*Data to examine*:
----------------------------------------
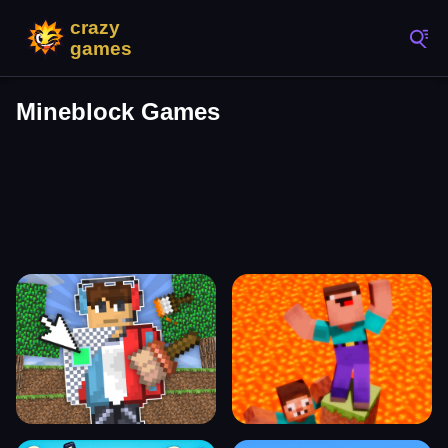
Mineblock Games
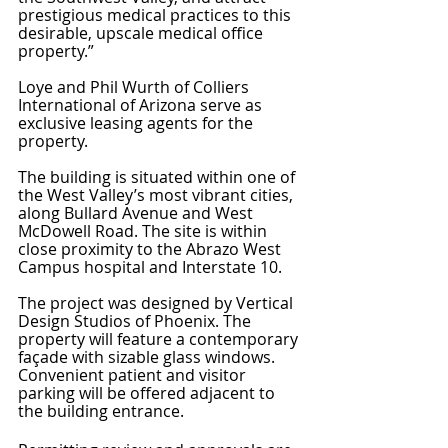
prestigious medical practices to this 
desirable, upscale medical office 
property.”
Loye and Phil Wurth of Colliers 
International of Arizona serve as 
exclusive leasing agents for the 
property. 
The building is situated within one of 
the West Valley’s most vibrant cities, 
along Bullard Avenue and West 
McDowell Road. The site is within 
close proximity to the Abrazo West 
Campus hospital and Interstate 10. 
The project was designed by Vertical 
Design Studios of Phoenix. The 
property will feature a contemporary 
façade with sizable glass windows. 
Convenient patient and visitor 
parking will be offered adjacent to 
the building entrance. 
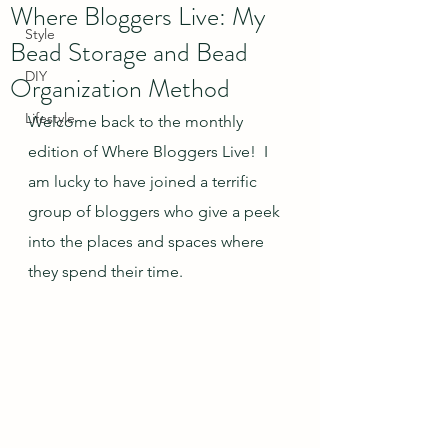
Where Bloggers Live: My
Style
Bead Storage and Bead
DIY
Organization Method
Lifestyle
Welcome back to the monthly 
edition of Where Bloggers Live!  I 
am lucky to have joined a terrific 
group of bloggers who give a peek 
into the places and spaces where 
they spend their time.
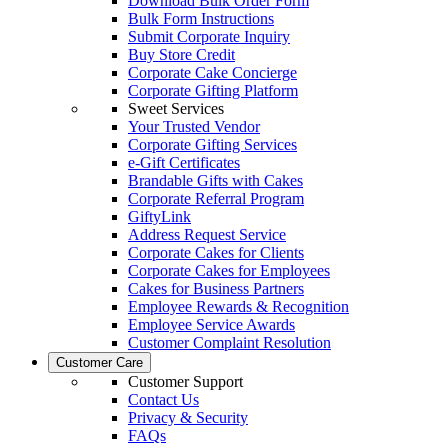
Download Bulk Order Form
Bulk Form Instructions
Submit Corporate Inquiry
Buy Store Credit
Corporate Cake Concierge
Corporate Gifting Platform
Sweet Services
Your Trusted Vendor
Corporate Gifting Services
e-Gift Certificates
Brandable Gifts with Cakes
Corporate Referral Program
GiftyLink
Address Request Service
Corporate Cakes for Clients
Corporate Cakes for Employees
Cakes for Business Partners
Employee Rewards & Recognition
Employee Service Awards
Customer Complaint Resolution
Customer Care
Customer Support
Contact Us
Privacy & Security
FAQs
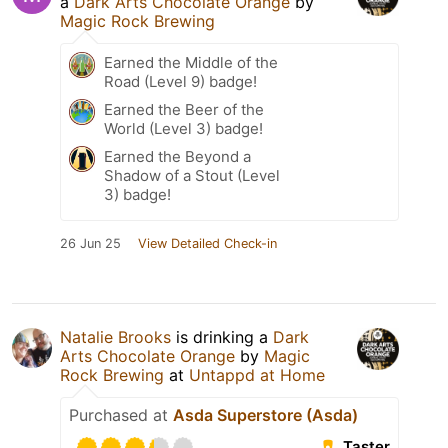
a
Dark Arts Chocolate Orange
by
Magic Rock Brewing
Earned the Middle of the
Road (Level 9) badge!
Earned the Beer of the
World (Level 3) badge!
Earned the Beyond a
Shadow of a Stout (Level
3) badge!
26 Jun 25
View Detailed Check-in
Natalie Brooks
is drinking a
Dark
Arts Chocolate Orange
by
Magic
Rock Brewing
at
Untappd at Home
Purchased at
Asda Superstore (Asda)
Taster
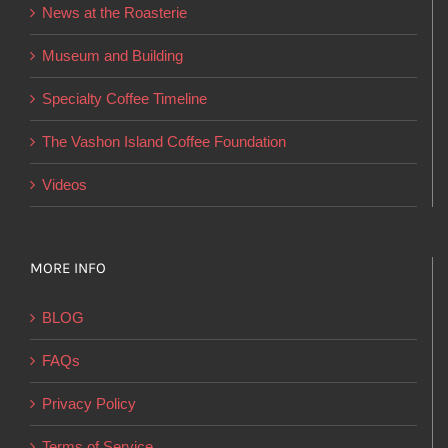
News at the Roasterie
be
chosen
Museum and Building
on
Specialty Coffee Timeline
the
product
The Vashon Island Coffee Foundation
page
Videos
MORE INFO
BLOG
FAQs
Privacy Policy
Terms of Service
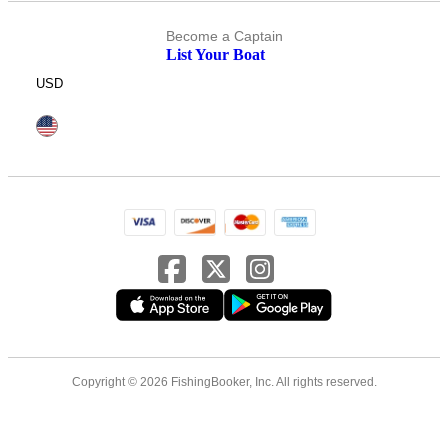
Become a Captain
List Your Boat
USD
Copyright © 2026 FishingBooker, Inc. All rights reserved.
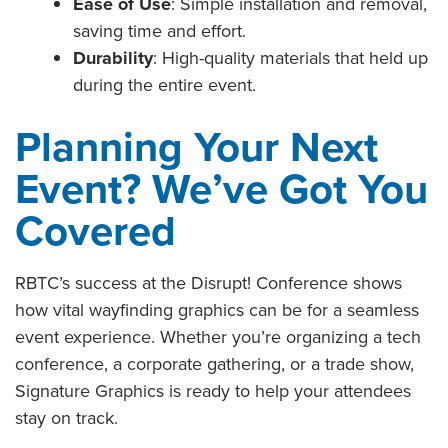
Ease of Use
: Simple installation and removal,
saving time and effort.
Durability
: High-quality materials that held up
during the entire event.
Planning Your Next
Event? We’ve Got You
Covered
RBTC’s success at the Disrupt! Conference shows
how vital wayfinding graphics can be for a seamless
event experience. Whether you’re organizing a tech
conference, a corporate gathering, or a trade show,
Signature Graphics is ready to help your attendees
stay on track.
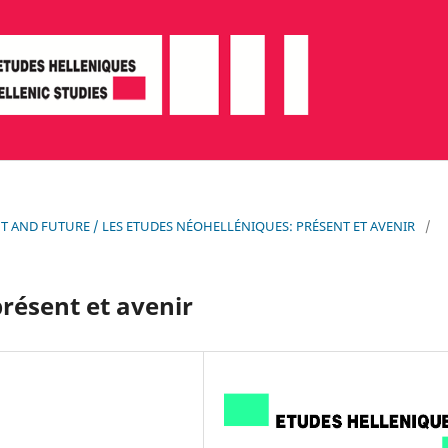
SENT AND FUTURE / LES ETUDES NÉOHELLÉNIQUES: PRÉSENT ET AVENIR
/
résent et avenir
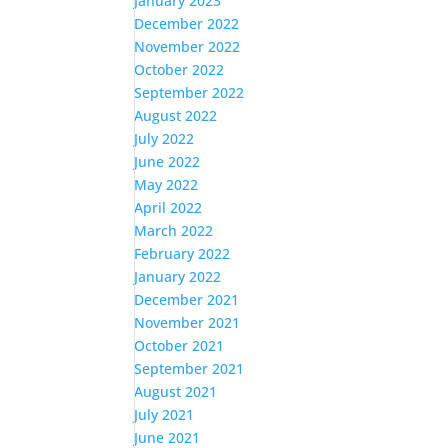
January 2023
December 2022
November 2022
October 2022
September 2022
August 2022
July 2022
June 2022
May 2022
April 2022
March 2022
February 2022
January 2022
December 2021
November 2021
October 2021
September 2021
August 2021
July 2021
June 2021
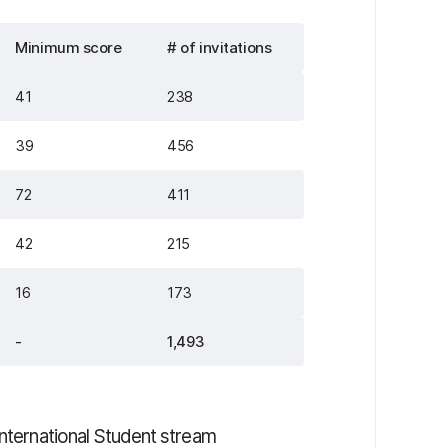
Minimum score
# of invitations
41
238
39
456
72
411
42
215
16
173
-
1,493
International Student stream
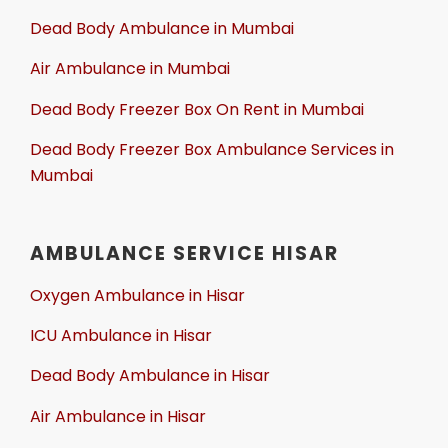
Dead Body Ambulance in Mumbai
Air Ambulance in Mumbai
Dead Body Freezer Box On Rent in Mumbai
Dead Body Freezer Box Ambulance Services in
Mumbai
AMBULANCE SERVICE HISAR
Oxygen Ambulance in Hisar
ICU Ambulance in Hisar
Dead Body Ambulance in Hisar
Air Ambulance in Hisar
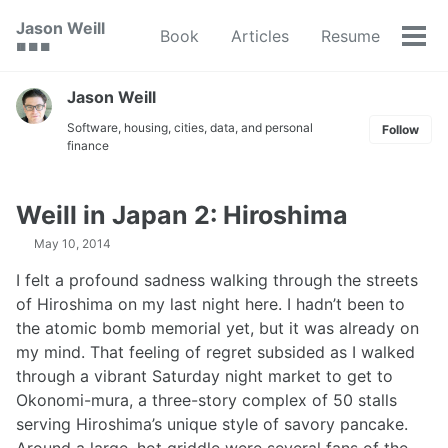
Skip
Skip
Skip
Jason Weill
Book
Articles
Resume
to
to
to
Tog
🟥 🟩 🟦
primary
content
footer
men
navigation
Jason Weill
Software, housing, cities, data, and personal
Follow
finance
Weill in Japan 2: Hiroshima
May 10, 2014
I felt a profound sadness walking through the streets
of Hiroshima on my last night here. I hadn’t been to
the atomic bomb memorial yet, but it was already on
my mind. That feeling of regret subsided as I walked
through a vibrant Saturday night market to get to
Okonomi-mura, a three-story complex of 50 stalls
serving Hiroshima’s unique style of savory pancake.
----------------------------------------
*Exercise directions*: Give the records again without a single change, and exclude the pictures.

*Answer area*:
Mineblock Games
prestigious medical practices to this 
desirable, upscale medical office 
property.”
Loye and Phil Wurth of Colliers 
International of Arizona serve as 
exclusive leasing agents for the 
property. 
The building is situated within one of 
the West Valley’s most vibrant cities, 
along Bullard Avenue and West 
McDowell Road. The site is within 
close proximity to the Abrazo West 
Campus hospital and Interstate 10. 
The project was designed by Vertical 
Design Studios of Phoenix. The 
property will feature a contemporary 
façade with sizable glass windows. 
Convenient patient and visitor 
parking will be offered adjacent to 
the building entrance. 
Where Bloggers Live: My
Style
Bead Storage and Bead
DIY
Organization Method
Lifestyle
Welcome back to the monthly 
edition of Where Bloggers Live!  I 
am lucky to have joined a terrific 
group of bloggers who give a peek 
into the places and spaces where 
they spend their time.
Download Bulk Order Form
Bulk Form Instructions
Submit Corporate Inquiry
Buy Store Credit
Corporate Cake Concierge
Corporate Gifting Platform
Sweet Services
Your Trusted Vendor
Corporate Gifting Services
e-Gift Certificates
Brandable Gifts with Cakes
Corporate Referral Program
GiftyLink
Address Request Service
Corporate Cakes for Clients
Corporate Cakes for Employees
Cakes for Business Partners
Employee Rewards & Recognition
Employee Service Awards
Customer Complaint Resolution
Customer Care
Customer Support
Contact Us
Privacy & Security
FAQs
a
Dark Arts Chocolate Orange
by
Magic Rock Brewing
Earned the Middle of the
Road (Level 9) badge!
Earned the Beer of the
World (Level 3) badge!
Earned the Beyond a
Shadow of a Stout (Level
3) badge!
26 Jun 25
View Detailed Check-in
Natalie Brooks
is drinking a
Dark
Arts Chocolate Orange
by
Magic
Rock Brewing
at
Untappd at Home
Purchased at
Asda Superstore (Asda)
Taster
News at the Roasterie
be
chosen
Museum and Building
on
Specialty Coffee Timeline
the
product
The Vashon Island Coffee Foundation
page
Videos
MORE INFO
BLOG
FAQs
Privacy Policy
Terms of Service
Become a Captain
List Your Boat
USD
Copyright © 2026 FishingBooker, Inc. All rights reserved.
Ease of Use
: Simple installation and removal,
saving time and effort.
Durability
: High-quality materials that held up
during the entire event.
Planning Your Next
Event? We’ve Got You
Covered
RBTC’s success at the Disrupt! Conference shows
how vital wayfinding graphics can be for a seamless
event experience. Whether you’re organizing a tech
conference, a corporate gathering, or a trade show,
Signature Graphics is ready to help your attendees
stay on track.
SENT AND FUTURE / LES ETUDES NÉOHELLÉNIQUES: PRÉSENT ET AVENIR
/
résent et avenir
January 2023
December 2022
November 2022
October 2022
September 2022
August 2022
July 2022
June 2022
May 2022
April 2022
March 2022
February 2022
January 2022
December 2021
November 2021
October 2021
September 2021
August 2021
July 2021
June 2021
Minimum score
# of invitations
41
238
39
456
72
411
42
215
16
173
-
1,493
International Student stream
Dead Body Ambulance in Mumbai
Air Ambulance in Mumbai
Dead Body Freezer Box On Rent in Mumbai
Dead Body Freezer Box Ambulance Services in
Mumbai
AMBULANCE SERVICE HISAR
Oxygen Ambulance in Hisar
ICU Ambulance in Hisar
Dead Body Ambulance in Hisar
Air Ambulance in Hisar
Skip
Skip
Skip
Jason Weill
Book
Articles
Resume
to
to
to
Tog
🟥 🟩 🟦
primary
content
footer
men
navigation
Jason Weill
Software, housing, cities, data, and personal
Follow
finance
Weill in Japan 2: Hiroshima
May 10, 2014
I felt a profound sadness walking through the streets
of Hiroshima on my last night here. I hadn’t been to
the atomic bomb memorial yet, but it was already on
my mind. That feeling of regret subsided as I walked
through a vibrant Saturday night market to get to
Okonomi-mura, a three-story complex of 50 stalls
serving Hiroshima’s unique style of savory pancake.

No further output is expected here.